De cette séquence, je ne peux rien dire sur les plans géostratégique et politique, par ailleurs abondamment décryptés. En revanche, de manière formelle, un historien de l’art ne peut pas occulter, pour comprendre ce moment précis, une technique iconographique devenue célébrissime. C’est celle d’une frontalité radicale, doigt pointé vers le public, cassant ce qu’on appelle généralement le « quatrième mur », c’est-à-dire cette paroi virtuelle séparant le personnage d’une scène de celui qui la regarde. D’emblée, on pense à l’Oncle Sam dessiné en 1917 par l’illustrateur James Montgomery Flagg qui, lors de la Première Guerre mondiale, dévisageait les Américains pour leur demander de s’engager. C’est juste. Cependant, Flagg s’inspirait lui-même d’une campagne de propagande anglaise de 1914, un peu moins fameuse, signée Alfred Leete. Mieux : Leete, de son côté, se situait dans la droite ligne de nombreux tableaux où ce qu’on appelle un « admoniteur » s’arrache à la fiction de l’image pour solliciter celui qui l’examine et le pousser à réagir, d’une manière ou d’une autre.

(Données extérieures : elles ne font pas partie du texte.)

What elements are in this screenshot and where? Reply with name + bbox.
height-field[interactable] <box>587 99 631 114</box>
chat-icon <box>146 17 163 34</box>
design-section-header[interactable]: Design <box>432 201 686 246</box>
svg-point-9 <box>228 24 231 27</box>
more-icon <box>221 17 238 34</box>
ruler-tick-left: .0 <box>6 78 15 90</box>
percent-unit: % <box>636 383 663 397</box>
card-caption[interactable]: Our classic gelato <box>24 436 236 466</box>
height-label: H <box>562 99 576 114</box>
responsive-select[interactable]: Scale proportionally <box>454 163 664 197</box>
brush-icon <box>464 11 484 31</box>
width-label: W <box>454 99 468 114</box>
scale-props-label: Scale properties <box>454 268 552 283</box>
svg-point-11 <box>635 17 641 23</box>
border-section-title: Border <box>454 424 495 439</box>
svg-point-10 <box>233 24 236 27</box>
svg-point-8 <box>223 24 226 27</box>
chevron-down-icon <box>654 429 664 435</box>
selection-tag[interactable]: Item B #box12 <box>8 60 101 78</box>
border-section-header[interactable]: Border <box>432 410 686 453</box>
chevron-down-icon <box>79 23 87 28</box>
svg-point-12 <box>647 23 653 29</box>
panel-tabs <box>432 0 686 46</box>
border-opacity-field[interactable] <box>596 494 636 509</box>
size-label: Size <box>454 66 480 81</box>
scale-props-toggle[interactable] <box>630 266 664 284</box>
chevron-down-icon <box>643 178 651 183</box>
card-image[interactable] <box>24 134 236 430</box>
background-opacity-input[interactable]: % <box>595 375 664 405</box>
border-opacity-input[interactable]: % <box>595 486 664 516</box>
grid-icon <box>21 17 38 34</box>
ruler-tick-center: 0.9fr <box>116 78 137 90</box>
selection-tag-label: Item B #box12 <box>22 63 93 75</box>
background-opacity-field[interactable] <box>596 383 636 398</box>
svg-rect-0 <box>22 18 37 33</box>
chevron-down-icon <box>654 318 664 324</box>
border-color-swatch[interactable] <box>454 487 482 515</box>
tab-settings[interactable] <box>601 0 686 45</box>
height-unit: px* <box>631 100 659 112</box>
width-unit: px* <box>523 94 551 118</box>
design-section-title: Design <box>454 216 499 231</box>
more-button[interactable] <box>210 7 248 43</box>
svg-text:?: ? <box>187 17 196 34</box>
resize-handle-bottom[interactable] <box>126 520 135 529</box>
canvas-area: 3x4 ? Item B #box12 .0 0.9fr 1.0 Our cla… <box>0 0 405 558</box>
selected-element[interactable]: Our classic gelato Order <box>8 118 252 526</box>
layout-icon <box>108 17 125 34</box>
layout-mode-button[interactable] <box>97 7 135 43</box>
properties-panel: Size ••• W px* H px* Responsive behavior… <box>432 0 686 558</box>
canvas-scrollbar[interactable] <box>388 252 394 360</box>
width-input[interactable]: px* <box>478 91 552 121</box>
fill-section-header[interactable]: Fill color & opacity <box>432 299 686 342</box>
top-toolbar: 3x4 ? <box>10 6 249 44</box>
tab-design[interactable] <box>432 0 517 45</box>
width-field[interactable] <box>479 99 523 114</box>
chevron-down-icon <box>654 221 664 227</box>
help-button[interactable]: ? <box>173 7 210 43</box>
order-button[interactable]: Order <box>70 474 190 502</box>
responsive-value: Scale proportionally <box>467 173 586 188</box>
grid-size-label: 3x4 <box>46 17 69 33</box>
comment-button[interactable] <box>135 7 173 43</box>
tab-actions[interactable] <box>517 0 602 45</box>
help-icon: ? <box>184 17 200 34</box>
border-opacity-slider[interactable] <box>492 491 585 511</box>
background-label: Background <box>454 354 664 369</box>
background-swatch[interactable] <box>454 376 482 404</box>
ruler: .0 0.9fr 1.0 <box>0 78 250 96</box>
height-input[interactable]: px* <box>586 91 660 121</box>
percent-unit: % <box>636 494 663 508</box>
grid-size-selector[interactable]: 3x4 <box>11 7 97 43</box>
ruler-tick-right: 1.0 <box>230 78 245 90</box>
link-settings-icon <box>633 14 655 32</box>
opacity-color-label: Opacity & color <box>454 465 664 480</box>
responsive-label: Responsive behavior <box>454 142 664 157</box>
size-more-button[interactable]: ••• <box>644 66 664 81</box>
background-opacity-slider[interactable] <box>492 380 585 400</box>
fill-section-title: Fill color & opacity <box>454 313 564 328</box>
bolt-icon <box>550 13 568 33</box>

Dans le cas de Prigojine s’en prenant aux officiels russes, une filiation est plus frappante encore : en 1918, dans une magnifique affiche de Vincent Lynch, tout à la fois pleine de chaos et de clarté, un mitrailleur aux yeux implorants, sueur au front, jeune et beau, tend sa paume pour réclamer des balles. « Ammunition ! » [« Des munitions ! »] crie-t-il, tandis qu’il est rappelé, par une brève légende, que l’achat de bons du Trésor auprès du pays (les États-Unis, en l’occurrence) permet de financer la guerre.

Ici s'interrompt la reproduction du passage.